Gagged the shredder on the wads of paper the school sent containing former students’ ID numbers, scores on placement tests, and grades on earlier efforts at remedial English, ESL English, English 101, and English 102.
Decided that paperwork should be treated like clothing: if you haven’t looked at it in a year, throw it out!
Shoveled the first 20 or 30 junk messages of the day out of the e-mail.
Wrote this post.

And so to work… Back to reading student papers, a pastime that occupied time until about half-past midnight this morning.

🙂

Image: Cynodon dactylon (hated bermudagrass). Bidgee. Creative Commons Attribution-Share Alike 3.0 Unported license.

4 thoughts on “Puttering around, catching up…”

    • @ Nola: I’ll try to get back to 1/2 off when I can break free enough time and energy!

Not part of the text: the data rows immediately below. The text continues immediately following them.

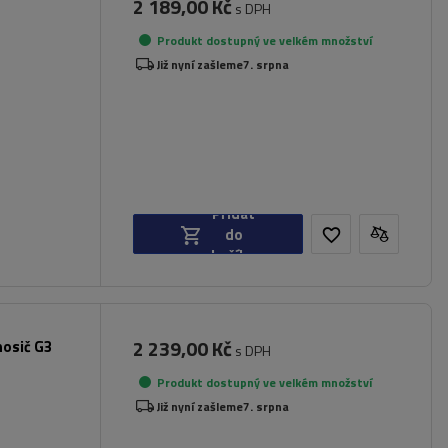
2 189,00 Kč
s DPH
Produkt dostupný ve velkém množství
dlí
Již nyní zašleme
7. srpna
Přidat
do
košíku
2 239,00 Kč
nosič G3
s DPH
Produkt dostupný ve velkém množství
Již nyní zašleme
7. srpna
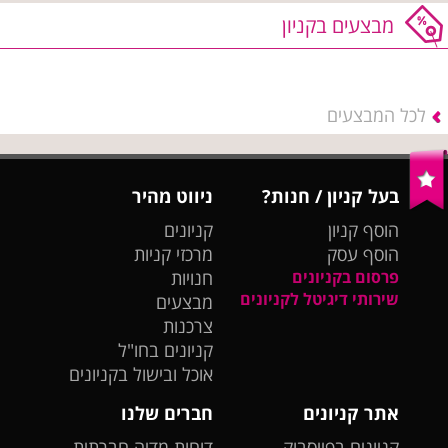
מבצעים בקניון
לכל המבצעים
בעל קניון / חנות?
ניווט מהיר
הוסף קניון
קניונים
הוסף עסק
מרכזי קניות
פרסום בקניונים
חנויות
שירותי דיגיטל לקניונים
מבצעים
צרכנות
קניונים בחו"ל
אוכל ובישול בקניונים
אתר קניונים
חברים שלנו
קניונים בפייסבוק
דוחות מדיה חברתית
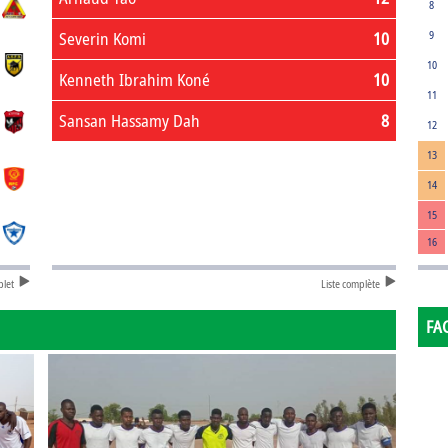
8
Severin Komi
10
9
10
Kenneth Ibrahim Koné
10
11
Sansan Hassamy Dah
8
12
13
14
15
16
plet
Liste complète
FA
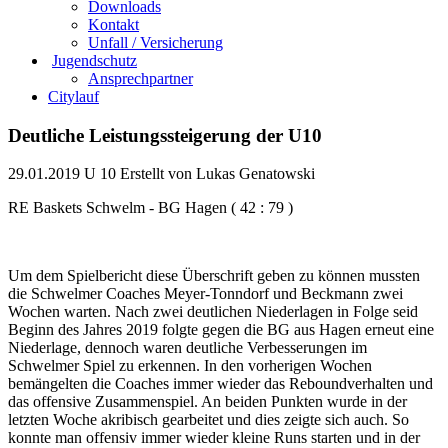
Downloads
Kontakt
Unfall / Versicherung
Jugendschutz
Ansprechpartner
Citylauf
Deutliche Leistungssteigerung der U10
29.01.2019
U 10
Erstellt von
Lukas Genatowski
RE Baskets Schwelm - BG Hagen ( 42 : 79 )
Um dem Spielbericht diese Überschrift geben zu können mussten
die Schwelmer Coaches Meyer-Tonndorf und Beckmann zwei
Wochen warten. Nach zwei deutlichen Niederlagen in Folge seid
Beginn des Jahres 2019 folgte gegen die BG aus Hagen erneut eine
Niederlage, dennoch waren deutliche Verbesserungen im
Schwelmer Spiel zu erkennen. In den vorherigen Wochen
bemängelten die Coaches immer wieder das Reboundverhalten und
das offensive Zusammenspiel. An beiden Punkten wurde in der
letzten Woche akribisch gearbeitet und dies zeigte sich auch. So
konnte man offensiv immer wieder kleine Runs starten und in der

      @ Carol@inthetrenches: LOL! No, not just now…ran out of bird seed months ago and never got around to buying any more. When I do hang bird feeders, they’re a long way from the house. In this part of the country we have roof rats. They’re attracted by citrus fruit, dog food, water, and quiet, cozy places to den. Though they look much like the Norwegian rat (also called a sewer rat in this country), they’re a little more benign because so far they haven’t been shown to carry any really horrible diseases transmitted to humans. So. far.

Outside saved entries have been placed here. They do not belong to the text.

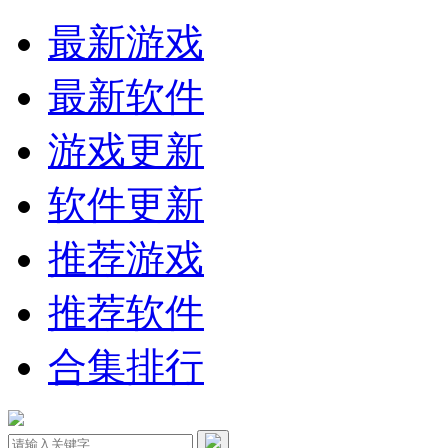
最新游戏
最新软件
游戏更新
软件更新
推荐游戏
推荐软件
合集排行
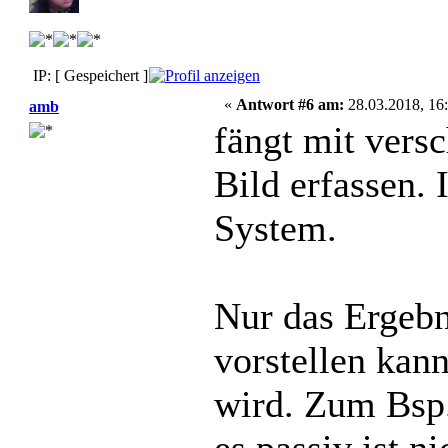
IP: [ Gespeichert ]
«
Antwort #6 am:
28.03.2018, 16:
amb
fängt mit vers
Bild erfassen. 
System.
Nur das Ergebn
vorstellen kan
wird. Zum Bsp.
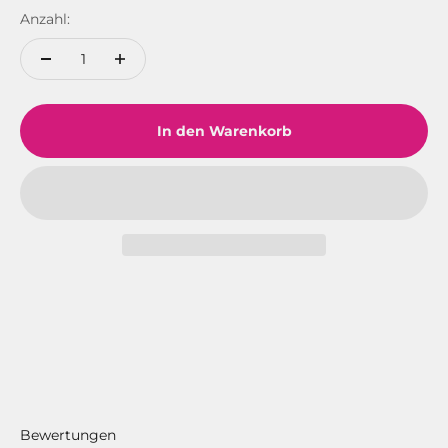
Anzahl:
In den Warenkorb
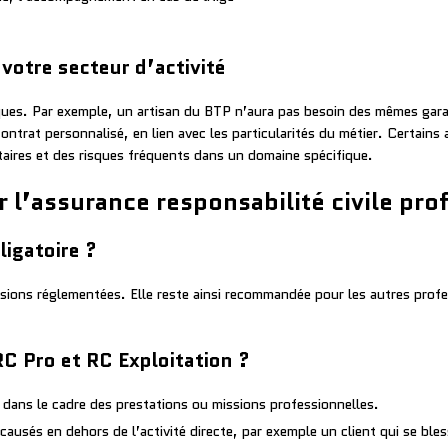
votre secteur d’activité
ques. Par exemple, un artisan du BTP n’aura pas besoin des mêmes ga
contrat personnalisé, en lien avec les particularités du métier. Certain
aires et des risques fréquents dans un domaine spécifique.
 l’assurance responsabilité civile pro
ligatoire ?
ssions réglementées. Elle reste ainsi recommandée pour les autres profes
RC Pro et RC Exploitation ?
dans le cadre des prestations ou missions professionnelles.
ausés en dehors de l’activité directe, par exemple un client qui se ble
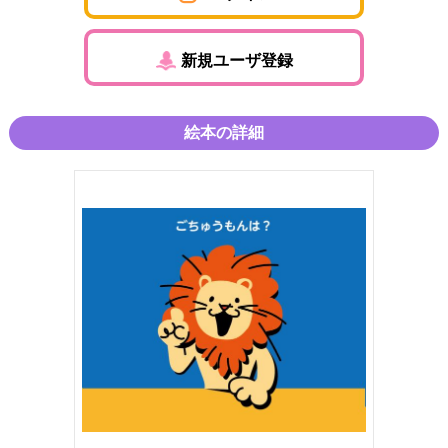
新規ユーザ登録
絵本の詳細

  1. Most of the time I try to take the One Minute Manager approach to my life but occasionally I like to just have a putter day too. It’s amazing how much can really get done just walking around and doing all the little things that you see. And, it’s mentally relaxing without all the personal deadlines.

    About the rat traps…you don’t have any bird feeders do you? They are the quickest way to bring rats into a home. I told someone that and they gaffed me off and within a few months had rats running across the fence.